Militer Myanmar baru-baru ini melakukan penggerebekan terhadap pusat penipuan daring “KK Park”. Wakil Gubernur Provinsi Tak, Thailand bagian barat, Sawanit Suriyakul Na Ayutthaya, pada Kamis (23/10/2025) mengatakan bahwa lebih dari 600 orang melarikan diri dari kawasan tersebut dan menyeberangi perbatasan masuk ke Thailand.
Para pengungsi ini akan diproses berdasarkan prosedur kemanusiaan untuk menentukan apakah mereka merupakan korban perdagangan manusia; jika bukan, mereka dapat dituntut karena masuk secara ilegal.
ETIndonesia.

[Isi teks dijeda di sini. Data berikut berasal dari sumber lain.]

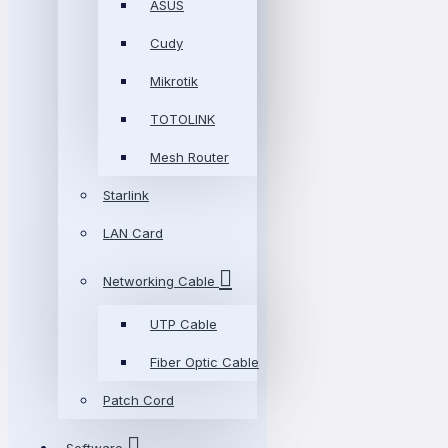
ASUS
Cudy
Mikrotik
TOTOLINK
Mesh Router
Starlink
LAN Card
Networking Cable
UTP Cable
Fiber Optic Cable
Patch Cord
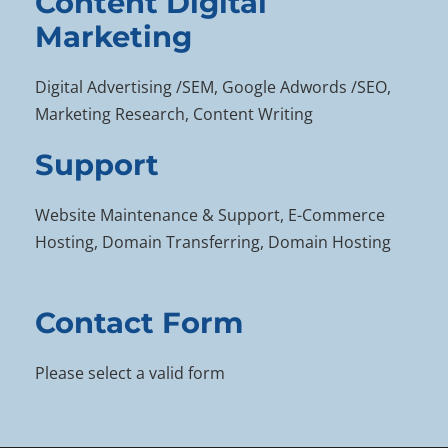
Content Digital
Marketing
Digital Advertising /SEM, Google Adwords /SEO,
Marketing Research, Content Writing
Support
Website Maintenance & Support, E-Commerce
Hosting, Domain Transferring, Domain Hosting
Contact Form
Please select a valid form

Kantor Pemerintah Provinsi Tak, Thailand Barat menyatakan dalam sebuah pernyataan bahwa kelompok orang yang melintasi perbatasan dari Myanmar ke Thailand adalah “warga asing”, terdiri dari pria dan wanita, dan pihak berwenang memperkirakan masih akan ada lebih banyak orang yang menyeberang ke Thailand.
Menurut laporan AFP, Sawanit mengatakan bahwa hingga pagi ini sudah ada 677 orang yang melarikan diri dari KK Park dan menyeberangi Sungai Moei menuju Thailand.
Sejak kudeta militer Myanmar tahun 2021 yang memicu perang saudara, pengawasan di daerah perbatasan menjadi longgar, menjadikannya pusat aktivitas sindikat penipuan daring yang menargetkan korban melalui modus asmara (love scam) dan penipuan bisnis.
Pada Februari tahun ini, pemerintah Myanmar melancarkan operasi penertiban, dan sekitar 7.000 orang telah dipulangkan. Pihak Thailand juga telah memberlakukan pemblokiran lintas batas terhadap jaringan daring ilegal.
Namun, penyelidikan AFP bulan ini menemukan bahwa kawasan penipuan di Myanmar masih terus berkembang, bahkan memasang banyak penerima sinyal internet Starlink milik miliarder teknologi Elon Musk agar tetap bisa terhubung dengan jaringan satelit.
Sawanit mengatakan kepada AFP, “Polisi imigrasi dan pasukan gabungan militer bekerja sama memberikan bantuan berdasarkan prosedur kemanusiaan… mereka juga akan melakukan proses identifikasi.”
Ia menambahkan bahwa proses ini akan membantu pihak berwenang menentukan apakah individu tersebut merupakan korban perdagangan manusia; jika tidak, mereka bisa didakwa karena melintasi perbatasan secara ilegal.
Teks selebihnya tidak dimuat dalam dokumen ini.